Aim of the exercise: Repeat the following entries verbatim, apart from the pictures.

Records provided:

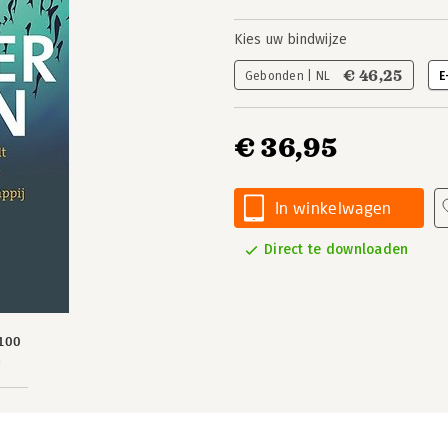
Kies uw bindwijze
€ 46,25
Gebonden | NL
E
€ 36,95
In winkelwagen
Direct te downloaden
100
n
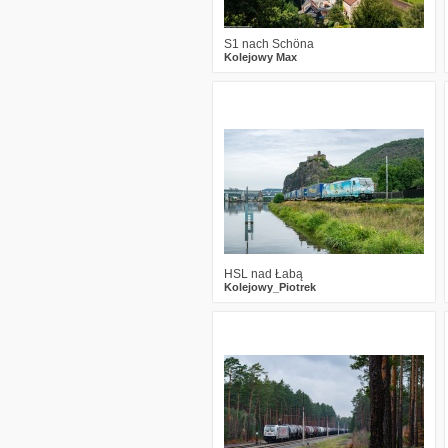
S1 nach Schöna
Kolejowy Max
1
475
18
HSL nad Łabą
Kolejowy_Piotrek
0
544
13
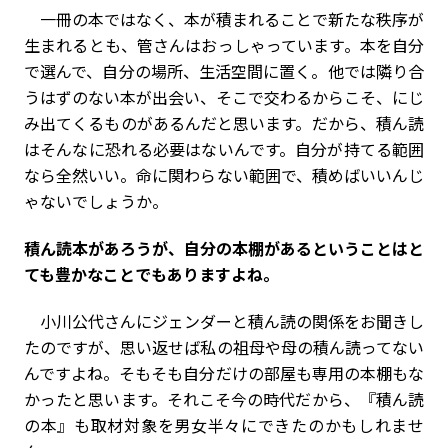
一冊の本ではなく、本が積まれることで新たな秩序が
生まれるとも、管さんはおっしゃっています。本を自分
で選んで、自分の場所、生活空間に置く。他では隣り合
うはずのない本が出会い、そこで交わるからこそ、にじ
み出てくるものがあるんだと思います。だから、積ん読
はそんなに恐れる必要はないんです。自分が持てる範囲
なら全然いい。命に関わらない範囲で、積めばいいんじ
ゃないでしょうか。
――積ん読本があろうが、自分の本棚があるということはと
ても豊かなことでもありますよね。
小川公代さんにジェンダーと積ん読の関係をお聞きし
たのですが、思い返せば私の祖母や母の積ん読ってない
んですよね。そもそも自分だけの部屋も専用の本棚もな
かったと思います。それこそ今の時代だから、『積ん読
の本』も取材対象を男女半々にできたのかもしれませ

Answer for the task:
Kies uw bindwijze
€ 46,25
Gebonden | NL
E
€ 36,95
In winkelwagen
Direct te downloaden
100
n
S1 nach Schöna
Kolejowy Max
1
475
18
HSL nad Łabą
Kolejowy_Piotrek
0
544
13
一冊の本ではなく、本が積まれることで新たな秩序が
生まれるとも、管さんはおっしゃっています。本を自分
で選んで、自分の場所、生活空間に置く。他では隣り合
うはずのない本が出会い、そこで交わるからこそ、にじ
み出てくるものがあるんだと思います。だから、積ん読
はそんなに恐れる必要はないんです。自分が持てる範囲
なら全然いい。命に関わらない範囲で、積めばいいんじ
ゃないでしょうか。
――積ん読本があろうが、自分の本棚があるということはと
ても豊かなことでもありますよね。
小川公代さんにジェンダーと積ん読の関係をお聞きし
たのですが、思い返せば私の祖母や母の積ん読ってない
んですよね。そもそも自分だけの部屋も専用の本棚もな
かったと思います。それこそ今の時代だから、『積ん読
の本』も取材対象を男女半々にできたのかもしれませ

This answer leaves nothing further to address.